I am narrating this to you, dear readers, because let's face it -- we all need to narrate our lives. And the person I usually narrate my life to is not answering my calls, delusionally thinking that three calls a day is enough after we saw this movie together last night. (In other news, go rent Stranger than Fiction. So wonderful.)
So I was just in the Caffeine Corporation, aka Starbucks, aka My Office. I wanted to slink in, get a latte, and come back home, especially since Creepy-Guy-I-Made-Out-With-Once was working. (This is the problem with Grad City. It's made up of these neighborhoods so that unless you're committed to driving across town the guy you made out with once is going to be smack dab next to the student who thinks you're the devil and the professor who hates you. What's really crazy is when they're all sitting at the same table. What can I say? I've been earnest and driven about more than just my studies.) But then Creepy Guy asked me how the movie was last night, since Witty and Sardonic Friend, whom I saw the movie with, didn't realize that the creepy guy was in fact Creepy Guy and started a convo about the movie we were going to see.
And that's when I got all excited and started babbling non-stop about the flaws of Breach and the real scoop about the Robert Hanssen story, revealing myself to be a freak of nature.
Let me start at the beginning. Last night, I saw Breach, about the FBI investigation of Robert Hanssen, an FBI agent who sold secrets to the Soviets and Russians over twenty years. But the movie arc really focuses on Eric O'Neill, a kid who starts off eager to become an agent and, through the course of helping to bring down Hanssen, ends up leaving the FBI. Chris Cooper, who played Hanssen, was great. But the arc was not so great, making young characterless O'Neill some kind of hero. In fact, this arc was annoying, but I figured that maybe it was just the kind of artistic license that has to be allowed in order to make a good movie arc, since Hanssen seemed to be a very enigmatic character. But because WSF and I are the types who watch the credits even when the dorks at the multiplex bring up the house lights in the middle of them, we noticed that Eric O'Neill was credited as Special Consultant and that a David O'Neill (his brother) was Associate Producer. So WSF and I got suspicious and started looking things up.

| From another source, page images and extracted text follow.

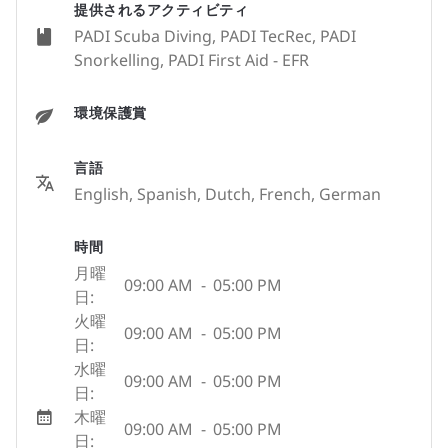
提供されるアクティビティ
PADI Scuba Diving, PADI TecRec, PADI
Snorkelling, PADI First Aid - EFR
環境保護賞
言語
English, Spanish, Dutch, French, German
時間
月曜
09:00 AM
-
05:00 PM
日:
火曜
09:00 AM
-
05:00 PM
日:
水曜
09:00 AM
-
05:00 PM
日:
木曜
09:00 AM
-
05:00 PM
日:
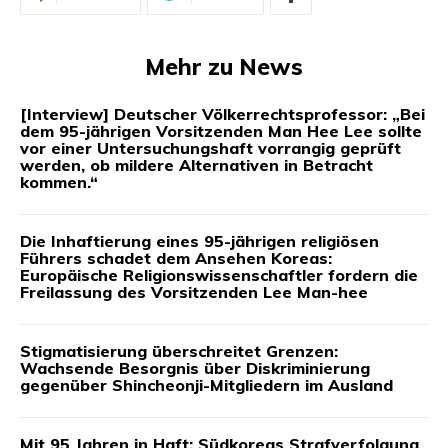
Mehr zu News
[Interview] Deutscher Völkerrechtsprofessor: „Bei
dem 95-jährigen Vorsitzenden Man Hee Lee sollte
vor einer Untersuchungshaft vorrangig geprüft
werden, ob mildere Alternativen in Betracht
kommen.“
Die Inhaftierung eines 95-jährigen religiösen
Führers schadet dem Ansehen Koreas:
Europäische Religionswissenschaftler fordern die
Freilassung des Vorsitzenden Lee Man-hee
Stigmatisierung überschreitet Grenzen:
Wachsende Besorgnis über Diskriminierung
gegenüber Shincheonji-Mitgliedern im Ausland
Mit 95 Jahren in Haft: Südkoreas Strafverfolgung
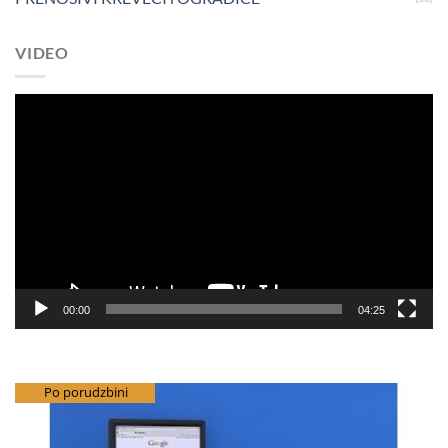
VIDEO
Pregledač
video
zapisa
00:00
04:25
besplatna dostava
Po porudzbini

And what I found, because I am a graduate student and therefore a research queen, is that there is more than enough fascinating material on the guy to make a fantastic movie, without any input from O'Neill brothers (agents and studio executives, feel free to email me at earnestenglish@gmail.com anytime). Here is a teaser: a scene where Hanssen's very sweet and religious wife finds out he's been selling secrets to the Soviets and makes him go to confession. Put that next to the fact that unbeknownst to her he videotaped them having sex and passed the tape around to friends.
I have to go write a screenplay now. I think I hear agents calling.